# Quantum Mechanics Help

1. Sep 28, 2013

### ProjectionSpin

Quantum Mechanics Help [Probability of a Spin-1/2 Particle]

Part 1) $\hat{S}$ is a spin-1/2 operator, $\vec n$ is a unit vector, $\vert{\psi_\pm}\rangle$ are normalized eigenvectors of $n\cdot\hat{S}$ with eigenvectors $\pm\frac12$. Write $\vert{\psi_\pm}\rangle$ in terms of $\vert{+z}\rangle$ and $\vert{-z}\rangle$.

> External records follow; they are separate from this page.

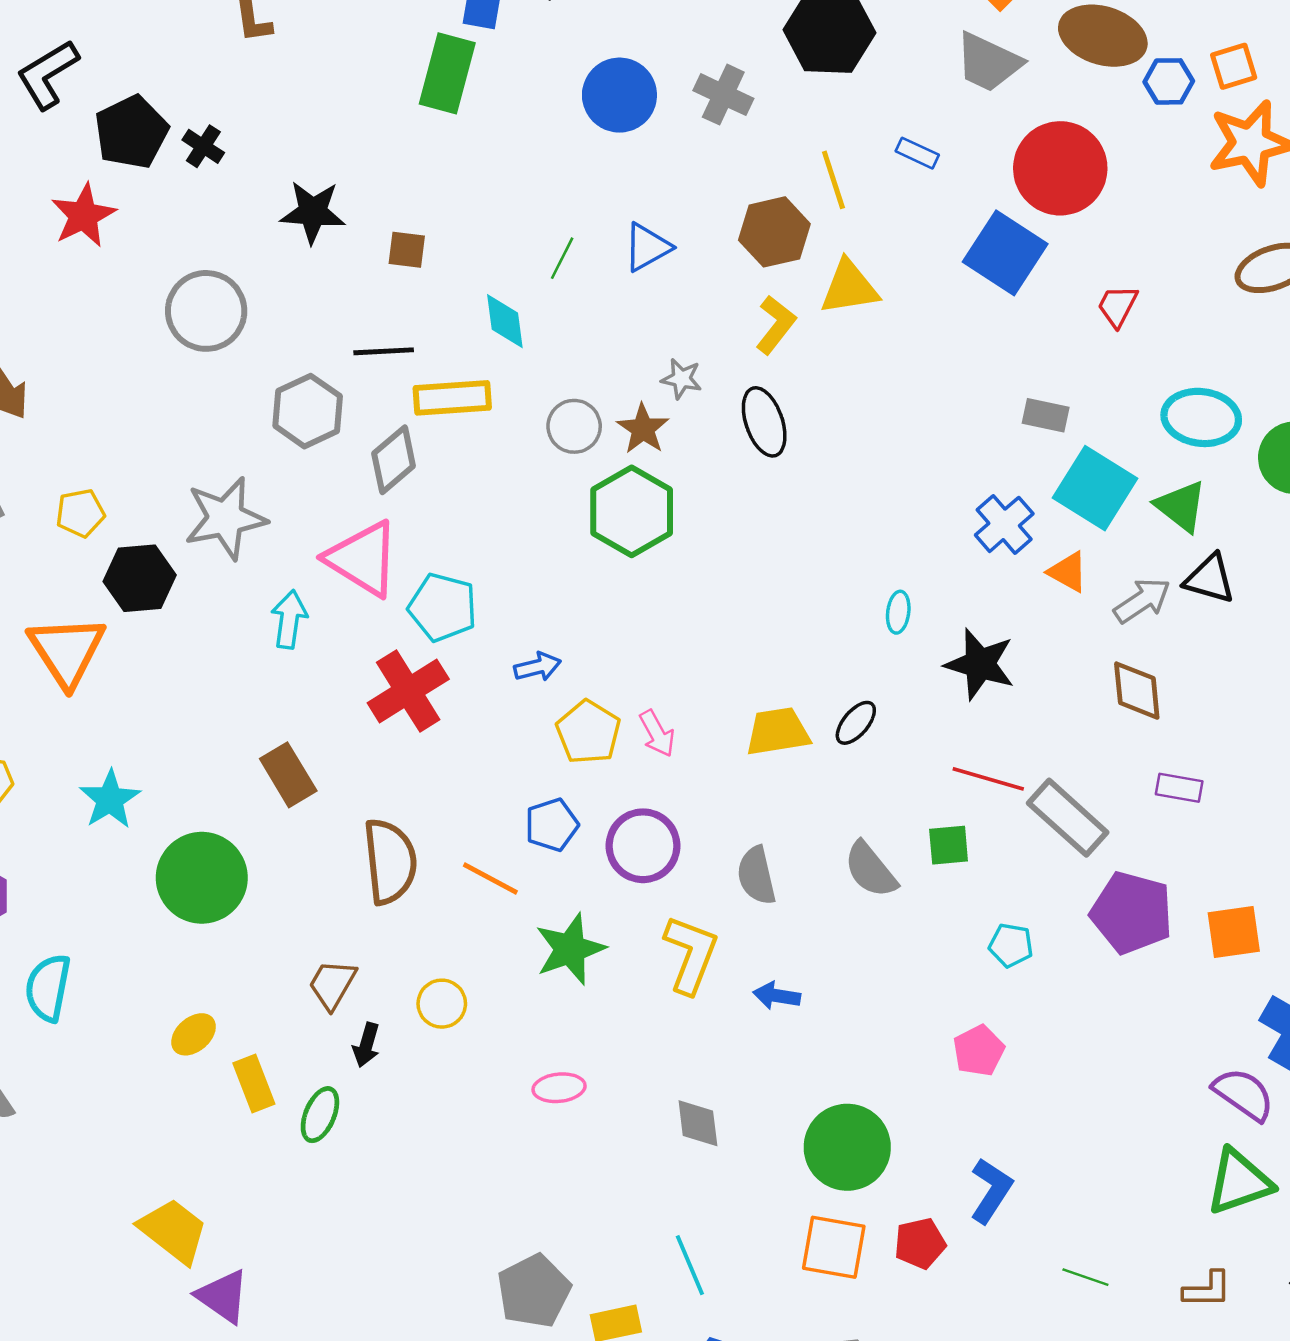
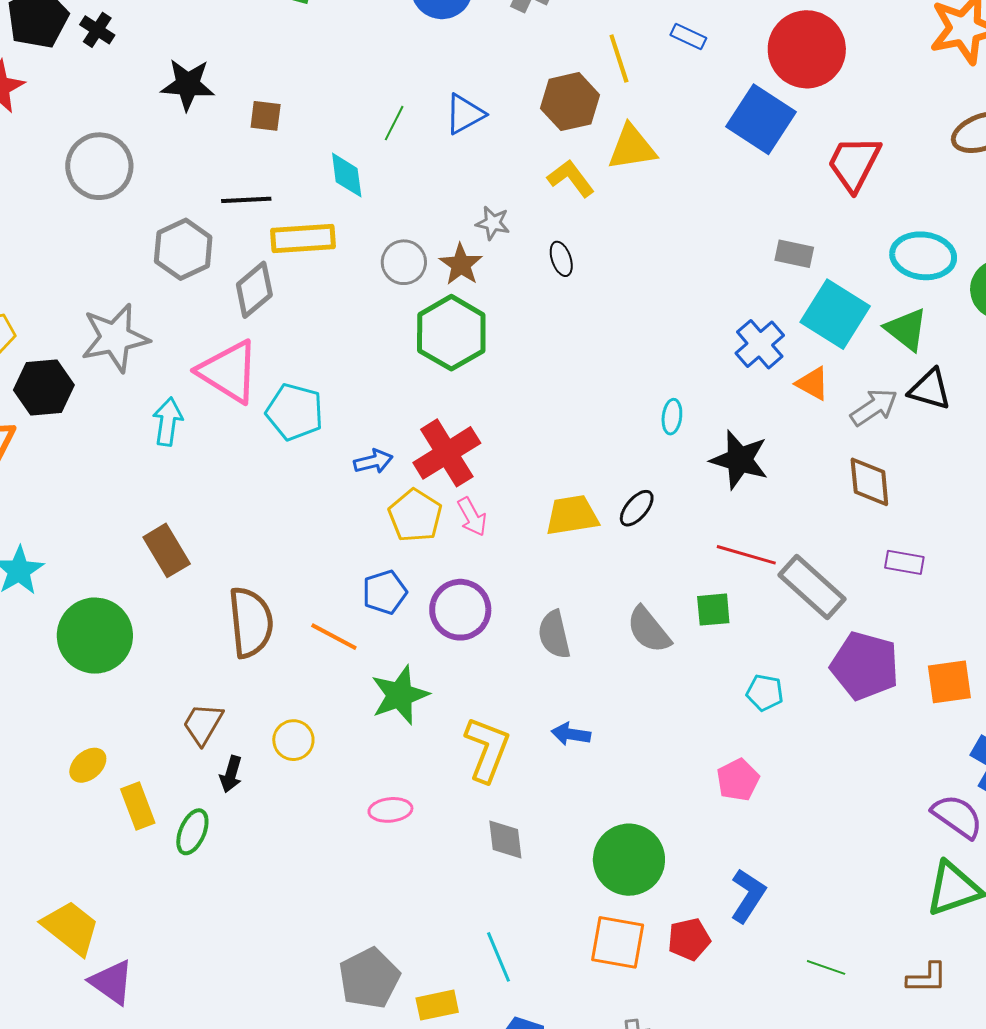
red trapezoid: (1118, 306) -> (854, 163), size x1.6
yellow L-shape: (776, 325) -> (571, 178), turned -75
black ellipse: (764, 422) -> (561, 259), size x0.6
red cross: (408, 691) -> (447, 453), moved
yellow L-shape: (691, 954) -> (487, 749), moved

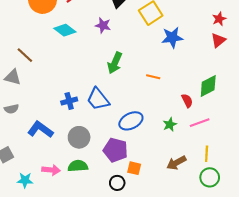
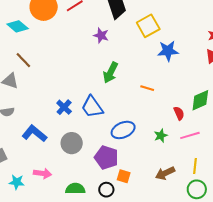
cyan diamond: (65, 30) -> (18, 26), moved
blue cross: (69, 101) -> (64, 107), turned -35
green semicircle: (78, 166) -> (75, 189), moved

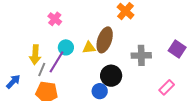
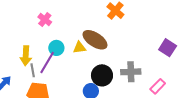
brown ellipse: (105, 40) -> (95, 40), turned -75
gray cross: (141, 55) -> (131, 72), moved
gray line: (42, 69) -> (33, 70), turned -32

Part 2) $\vec n_1$ and $\vec n_2$ are unit vectors. A measurement found the projection of spin-1/2 on the direction $\vec n_1$ to be 1/2. Use the results of the previous part to show that a subsequent measurement of the projection of spin on the direction $\vec n_2$ will give 1/2 with probability

$P=\frac12(1+\vec n_1\cdot\vec n_2)$

The attempt at a solution
First I declare what my normal vector $\vec n$ will be, $\vec n = (sin\theta\cos\phi,\ \sin\theta\sin\phi,\ \cos\theta)$

I then solve for $\sum_i\vec n\cdot\hat{S}_i$ and started looking for the eigenstates, which lead to

$\mu=\pm 1$

Setting this up lead me to
$\langle -z\vert\psi_+\rangle=-e^{i\phi}\frac{\cos\theta-1}{\sin\theta}\langle+z\vert\psi_+\rangle$
which, after normalizing, I then find
$\vert\psi_+\rangle=\cos\frac\theta2\vert+z\rangle+e^{-i\phi}\sin\frac\theta2\vert-z\rangle$

Likewise, when I use $\mu=-1$ I find

$\vert\psi_-\rangle=\sin\frac\theta2\vert+z\rangle-e^{i\phi}\cos\frac\theta2\vert-z\rangle$

**This officially marks the end of part 1**

For part 2, I assumed that "the projection of spin-1/2 on the direction n⃗ 1 to be 1/2" was equivalent to
$\langle \vec n\vert\vec n_1\rangle=\frac12$

But supposably this is not the case, which leaves me to just being confused on where to go.

Last edited: Sep 28, 2013
2. Sep 30, 2013

### Staff: Mentor

There is no $\vec{n}$ in part b. The problem mentions the measurement of the projection of the spin in the direction of $\vec{n}_1$. How do you translate that into mathematical terms?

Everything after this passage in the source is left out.